Zellers dedicated some time to rebut the claim that DePuy is a heartless corporation driven by greed. He said the company had not acted maliciously or fraudulently.

"Ultimately, the product did not perform as DePuy expected it to perform," Zellers said. But he said DePuy had acted "responsibly" and is a "good company."

"With respect to its patients, to the patients' that use its devices, they are very important to DePuy," Zellers said.

He said DePuy had done "the right thing" in recalling the ASR XL because it did not live up to the company's own standards.

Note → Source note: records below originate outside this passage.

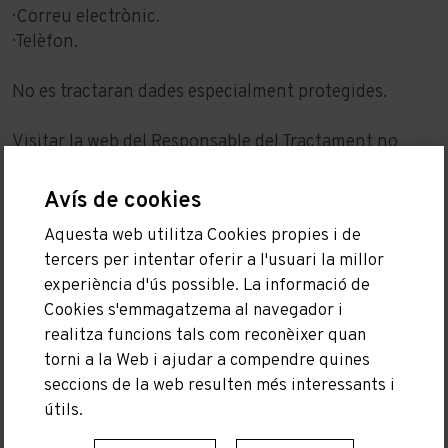
· Correu electrònic.
· Telèfon.
No es tractaran dades especialment protegides.
Visitar la web del Responsable del Tractament no
suposa que l'usuari estigui obligat a facilitar cap
informació sobre si mateix, és una web totalment
Avís de cookies
informativa.
Aquesta web utilitza Cookies propies i de
tercers per intentar oferir a l'usuari la millor
Quan envieu una consulta mitjançant el formulari de
experiència d'ús possible. La informació de
contacte, l'usuari haurà de prestar la seva acceptació
Cookies s'emmagatzema al navegador i
i consentiment al tractament de les seves dades
realitza funcions tals com reconèixer quan
personals de conformitat amb aquesta Política de
torni a la Web i ajudar a compendre quines
Protecció de Dades. Si no accepteu els termes de la
seccions de la web resulten més interessants i
Política de Protecció de Dades, l'usuari no podrà
útils.
utilitzar el formulari de contacte.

"It did that because it put patients over money," Zellers said.

During rebuttal, attorney Michael Kelly with Walkup, Melodia, Kelly & Schoenberger tried to make Swiss cheese of that theory, riffing on the theme that DePuy put money before patients.

DePuy's strategy was clear from start, Kelly said: "Muddy up the issues. Change the debate. Move the discussion."

That included attacking Kransky, his attorneys, and the doctors who treated him, Kelly said.

He clapped together the metal cups of the ASR XL like castanets, asking the jury to use "common sense" and protect other members of the "community."

Likening the metal hip replacement to a toaster that explodes, Kelly called DePuy's product a "public health disaster," contending it was "defective on the day it came on the market."

Czuleger denied a motion for mistrial after Panish said that thousands of other cases were pending.

The jury began deliberating on Friday.

(Courthouse News covered pre-recess arguments in person. The post-recess arguments were followed via Courtroom View Network.)